G. C. S. Corea was elected to the presidency of the Ceylon National Congress (CNC) in 1932, 1939 and 1941. On the last occasion, during the Second World War, Sir Claude was adamant that the CNC should not lobbying for “mere constitutional reforms”, but should seek transfer of sovereignty to the people of Ceylon. After the war, Sir Claude served as Chairman of the Board of Ministers' Sub Committee charged with resolving post-war problems.

Later, Sir Claude opted for a career in diplomacy. He served as the First Ceylonese Representative to the Court of St. James, UK (1946), First Ceylonese Ambassador to the United States (1948), High Commissioner for Ceylon to the Court of St. James, UK (1954-1958); he  was given concurrent accreditation to France and the Netherlands in January 1956, Representative of Ceylon to the United Nations (1958), President of the United Nations Security Council (1960). In 1952, while Claude Corea served as Ceylonese Representative in Britain, the Queen bestowed on him, a knighthood.

He attended the 5th Session of FAO in Washington DC from 21 November to 6 December 1949. In conducting post-war relations with Japan, it was Junius Richard Jayewardene (later President Jayewardene), Sir Claude Corea and R. G. Senanayake, who signed the Treaty of Peace with Japan in San Francisco, on behalf of Ceylon (8 September 1951).

He was appointed as Chairman of the UN Interim Committee on International Commodity Arrangements of GATT, at its 10th Session in 1955 - having been associated with GATT from its inception. In August 1956, he participated in the 22-power London Conference that discussed the brewing Suez Crisis, before traveling to China. On 8 September 1956, he arrived in Beijing as Special Ambassador to China, as the head of a Ceylon Government Delegation that was to have preliminary discussions with the Government of the People’s Republic of China, regarding the establishment of diplomatic relations, trade expansion, economic co-operation and cultural exchanges.

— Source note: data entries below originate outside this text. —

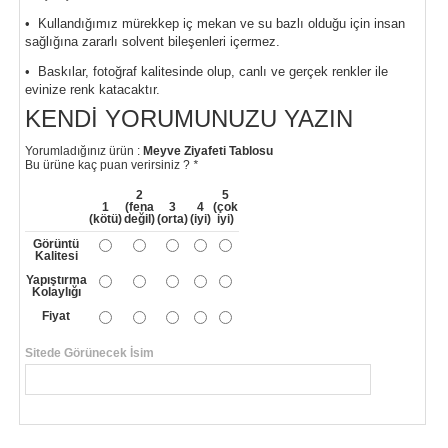
• Kullandığımız mürekkep iç mekan ve su bazlı olduğu için insan
sağlığına zararlı solvent bileşenleri içermez.
• Baskılar, fotoğraf kalitesinde olup, canlı ve gerçek renkler ile
evinize renk katacaktır.
KENDI YORUMUNUZU YAZIN
Yorumladığınız ürün :
Meyve Ziyafeti Tablosu
Bu ürüne kaç puan verirsiniz ?
*
2
5
1
(fena
3
4
(çok
(kötü)
değil)
(orta)
(iyi)
iyi)
Görüntü
Kalitesi
Yapıştırma
Kolaylığı
Fiyat
Sitede Görünecek İsim
*
Yorumunuzun Başlığı
*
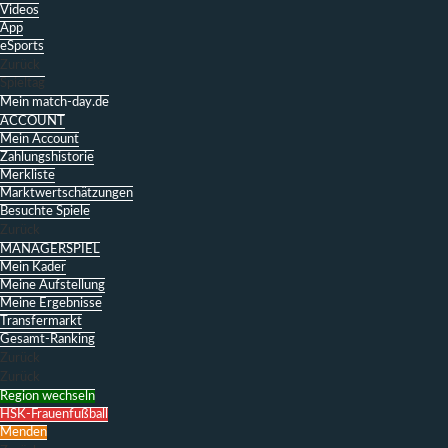
Videos
App
eSports
Zurück
Spieltag
Mein match-day.de
ACCOUNT
Mein Account
Zahlungshistorie
Merkliste
Marktwertschätzungen
Besuchte Spiele
Zurück
MANAGERSPIEL
Mein Kader
Meine Aufstellung
Meine Ergebnisse
Transfermarkt
Gesamt-Ranking
Zurück
Zurück
Region wechseln
HSK-Frauenfußball
Menden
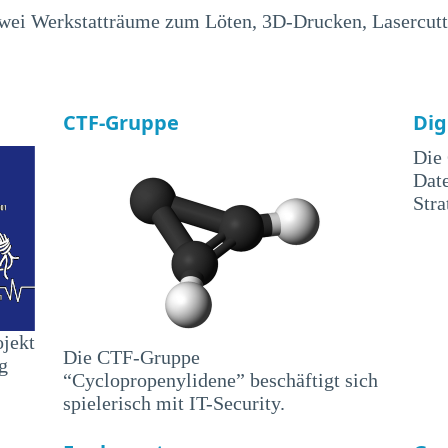
zwei Werkstatträume zum Löten, 3D-Drucken, Lasercutte
CTF-Gruppe
Dig
Die 
Date
Stra
ojekt
Die CTF-Gruppe
g
“Cyclopropenylidene” beschäftigt sich
spielerisch mit IT-Security.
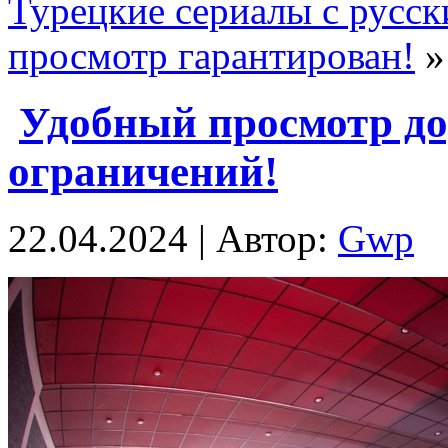
Турецкие сериалы с русс
просмотр гарантирован!
»
Удобный просмотр до
ограничений!
22.04.2024 | Автор:
Gwp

Sir Claude chaired the 12th Session of GATT in October 1957, in the Palais des Nations in Geneva. Sir Claude Corea became President of the UN Security Council in May 1960; the first ever President of UN Security Council from Sri Lanka. On the first day of his presidency, Francis Gary Power’s Lockheed U-2 plane was forced down onto Soviet territory and he was captured.  The presidential race was under way at this time, and the Democratic contender, Senator John F. Kennedy, visited Sir Claude in his apartment, for consultation.

Sir Claude was a Christian and an old boy of Wesley College, Colombo. He read for his degree at Oxford University in the United Kingdom.

Sir Claude Corea's family, long associated with the Western coastal town of Chilaw, had played a pivotal role in the independence movement of Ceylon, setting up the hugely influential Chilaw Association. Mahatma Gandhi recognised the role played by the Corea Family when he visited Chilaw in 1927, on his first and only visit to the island.

There are two photographic portraits in the National Portrait Gallery (United States) in Washington, D.C. of ‘Sir (George) Claude Stanley Corea (1894-1962), Ambassador of Ceylon in the USA’ and ‘Carmaine Chitty Corea, wife of Sir G. C. S. Corea’  by Elliot & Fry 1954.)

The John F. Kennedy Library, records that ‘Sir Claude Corea, former Ceylonese diplomat, died on 2 September 1962, in Germany'.